This week at the sitting with the Toronto Zen Community, the teisho was the “Master Ma is ill”. Hekiganroku Case 3, Sun-faced Buddha, Moon-faced Buddha. I was almost moved to tears. A little about what is going on for me. I have occasional bouts of depression that are very physical. I ache all over and it seems that sad facts stick to me like tissue paper does to polyester when the air is too dry. This trek to “the dark mountain” has been accompanied by various concerns and the coldest winter on record. I have succumbed to this state where I plod through my day as the winds of too much thinking and too much pain swirl around accompanied by Winston Churchill’s Black Dogs barking and Hannibal Hector’s favourite play list.
Now when I say “almost moved to tears” I need to say, we sit in Zazen during the teisho, neither looking left or right, eyes partially open and not focused on anything in particular. The posture of Zazen is not severe, it is pliant and strong and ultimately the best way to be present and avoid sinking into the mutterings of rumination. Tears are not usual but not a problem while sitting. You just let them fall without concern. They often are followed by a a clarity that is very, very good, and if nothing else, I can blow my nose and clear my sinus!

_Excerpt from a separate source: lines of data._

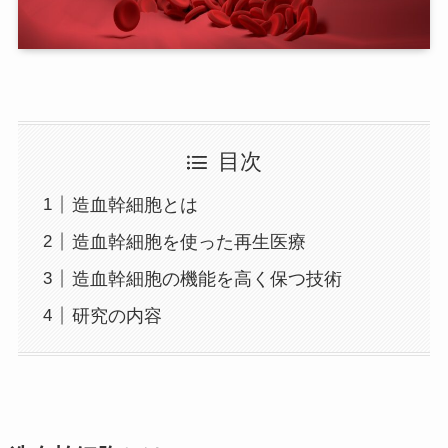
目次
造血幹細胞とは
造血幹細胞を使った再生医療
造血幹細胞の機能を高く保つ技術
研究の内容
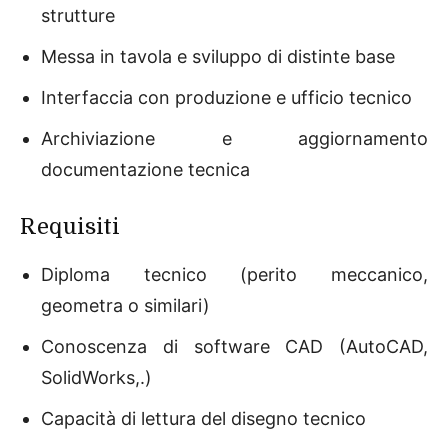
strutture
Messa in tavola e sviluppo di distinte base
Interfaccia con produzione e ufficio tecnico
Archiviazione e aggiornamento
documentazione tecnica
Requisiti
Diploma tecnico (perito meccanico,
geometra o similari)
Conoscenza di software CAD (AutoCAD,
SolidWorks,.)
Capacità di lettura del disegno tecnico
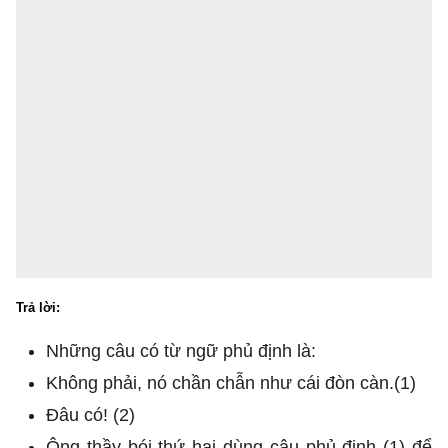
Trả lời:
Những câu có từ ngữ phủ định là:
Không phải, nó chần chẫn như cái đòn càn.(1)
Đâu có! (2)
Ông thầy bói thứ hai dùng câu phủ định (1) để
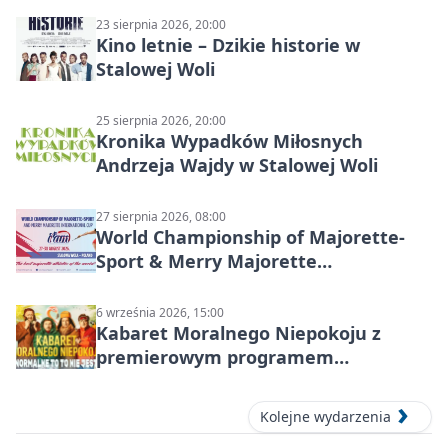
23 sierpnia 2026, 20:00
Kino letnie – Dzikie historie w
Stalowej Woli
25 sierpnia 2026, 20:00
Kronika Wypadków Miłosnych
Andrzeja Wajdy w Stalowej Woli
27 sierpnia 2026, 08:00
World Championship of Majorette-
Sport & Merry Majorette
International Cup 2026 w Stalowej
Woli
6 września 2026, 15:00
Kabaret Moralnego Niepokoju z
premierowym programem
„Normalne to to nie jest” w Stalowej
Woli
Kolejne wydarzenia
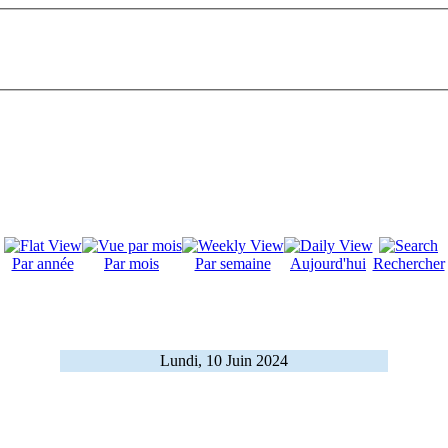
Par année
Par mois
Par semaine
Aujourd'hui
Rechercher
Lundi, 10 Juin 2024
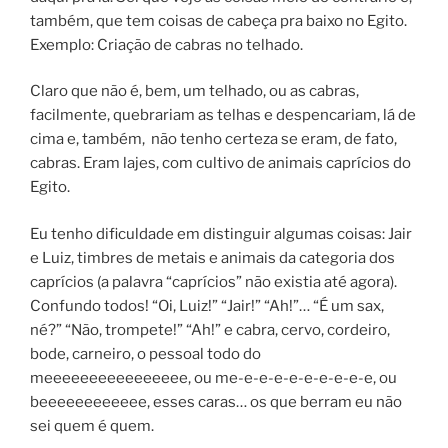
também, que tem coisas de cabeça pra baixo no Egito.
Exemplo: Criação de cabras no telhado.
Claro que não é, bem, um telhado, ou as cabras,
facilmente, quebrariam as telhas e despencariam, lá de
cima e, também, não tenho certeza se eram, de fato,
cabras. Eram lajes, com cultivo de animais caprícios do
Egito.
Eu tenho dificuldade em distinguir algumas coisas: Jair
e Luiz, timbres de metais e animais da categoria dos
caprícios (a palavra “caprícios” não existia até agora).
Confundo todos! “Oi, Luiz!” “Jair!” “Ah!”… “É um sax,
né?” “Não, trompete!” “Ah!” e cabra, cervo, cordeiro,
bode, carneiro, o pessoal todo do
meeeeeeeeeeeeeeee, ou me-e-e-e-e-e-e-e-e-e, ou
beeeeeeeeeeee, esses caras… os que berram eu não
sei quem é quem.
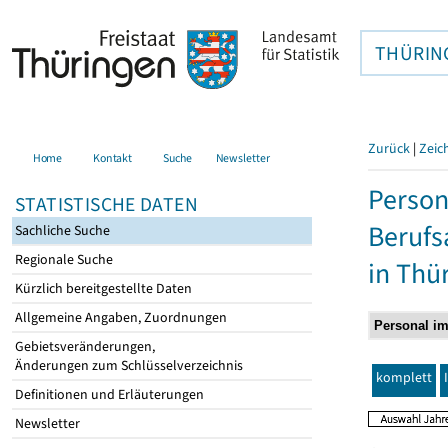
THÜRIN
Zurück
|
Zeic
Home
Kontakt
Suche
Newsletter
Person
STATISTISCHE DATEN
Berufs
Sachliche Suche
Regionale Suche
in Thü
Kürzlich bereitgestellte Daten
Allgemeine Angaben, Zuordnungen
Gebietsveränderungen,
Änderungen zum Schlüsselverzeichnis
komplett
Definitionen und Erläuterungen
Newsletter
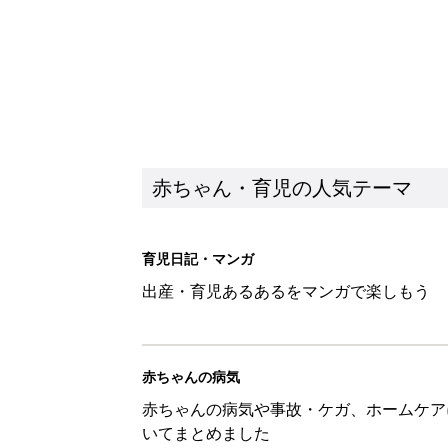
赤ちゃん・育児の人気テーマ
育児日記・マンガ
出産・育児あるあるをマンガで楽しもう
赤ちゃんの病気
赤ちゃんの病気や事故・ケガ、ホームケア
いてまとめました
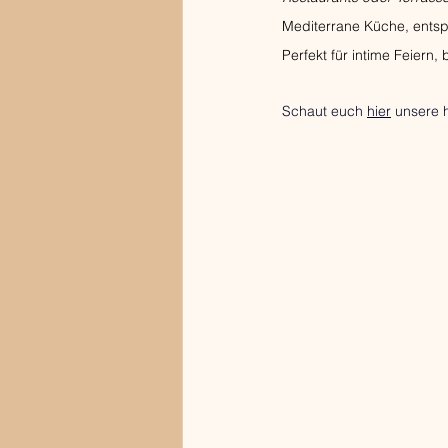
Mediterrane Küche, entspa
Perfekt für intime Feiern
Schaut euch 
hier
 unsere 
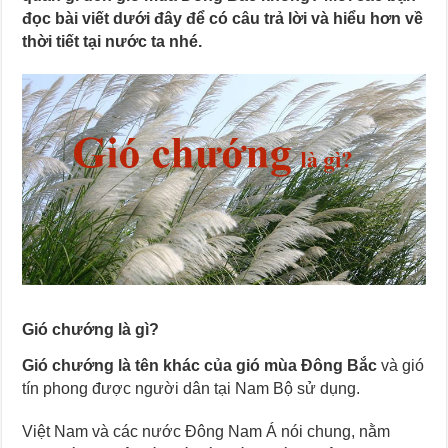
đọc bài viết dưới đây để có câu trả lời và hiểu hơn về
thời tiết tại nước ta nhé.
Gió chướng là gì?
Gió chướng là tên khác của gió mùa Đông Bắc
và gió
tín phong được người dân tại Nam Bộ sử dụng.
Việt Nam và các nước Đông Nam Á nói chung, nằm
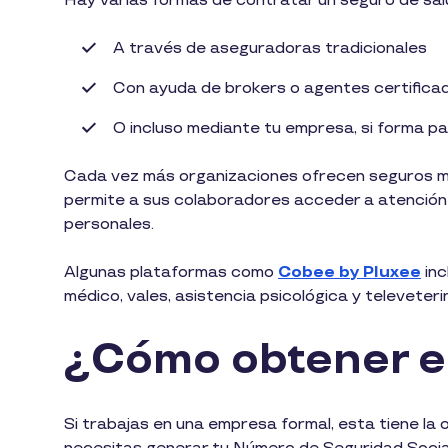
Hay varias formas de contratar un seguro de sal
A través de aseguradoras tradicionales
Con ayuda de brokers o agentes certifica
O incluso mediante tu empresa, si forma pa
Cada vez más organizaciones ofrecen seguros mé
permite a sus colaboradores acceder a atención 
personales.
Algunas plataformas como
Cobee by Pluxee
inc
médico, vales, asistencia psicológica y televeterin
¿Cómo obtener el
Si trabajas en una empresa formal, esta tiene la ob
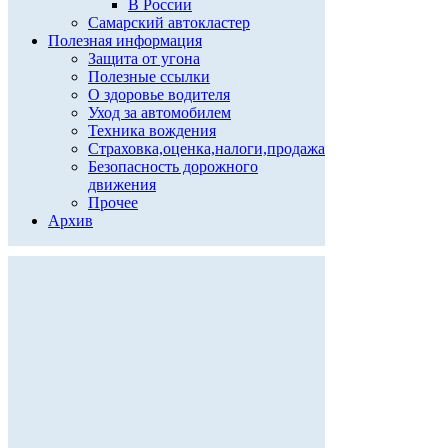
В России
Самарский автокластер
Полезная информация
Защита от угона
Полезные ссылки
О здоровье водителя
Уход за автомобилем
Техника вождения
Страховка,оценка,налоги,продажа
Безопасность дорожного
движения
Прочее
Архив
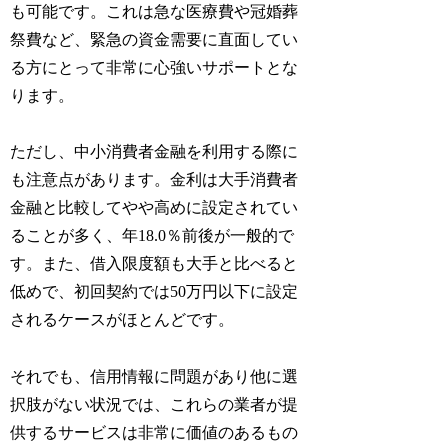
も可能です。これは急な医療費や冠婚葬
祭費など、緊急の資金需要に直面してい
る方にとって非常に心強いサポートとな
ります。
ただし、中小消費者金融を利用する際に
も注意点があります。金利は大手消費者
金融と比較してやや高めに設定されてい
ることが多く、年18.0％前後が一般的で
す。また、借入限度額も大手と比べると
低めで、初回契約では50万円以下に設定
されるケースがほとんどです。
それでも、信用情報に問題があり他に選
択肢がない状況では、これらの業者が提
供するサービスは非常に価値のあるもの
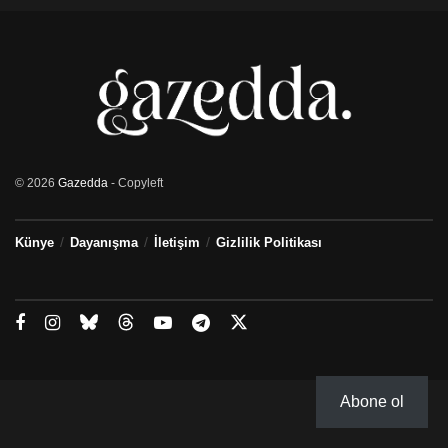
© 2026
Gazedda
- Copyleft
Künye
Dayanışma
İletişim
Gizlilik Politikası
Abone ol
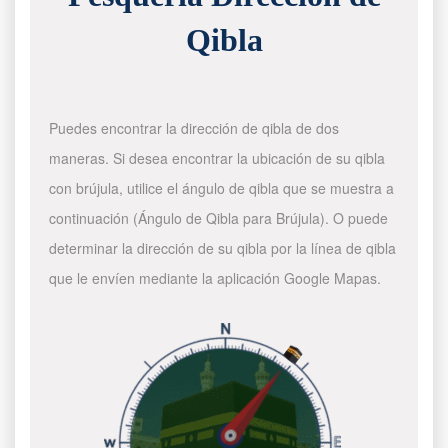
Qibla
Puedes encontrar la dirección de qibla de dos
maneras. Si desea encontrar la ubicación de su qibla
con brújula, utilice el ángulo de qibla que se muestra a
continuación (Ángulo de Qibla para Brújula). O puede
determinar la dirección de su qibla por la línea de qibla
que le envíen mediante la aplicación Google Mapas.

So, What is “Sun Faced Buddha”? What, or who is “Moon Faced Buddha”? Things get very simple when you are in pain. There is no separation between the day and night. One Buddha might live a long, long time, another, only a very short time. But Buddha arises, from where we sit on this ball speeding through the cosmos?
Free from suffering, each sits up as Buddha.
It is not about not feeling, not thinking. You don’t “Zen out”. It allows me to realize a context larger than that which can perpetually obsess one. For this I do Zazen. Not to escape or mellow out, but to be open, to be unafraid, to be helped up with Sun Faced Buddha, Moon Faced Buddha, as I am pitched two and fro in this little boat on this vast ocean that is life.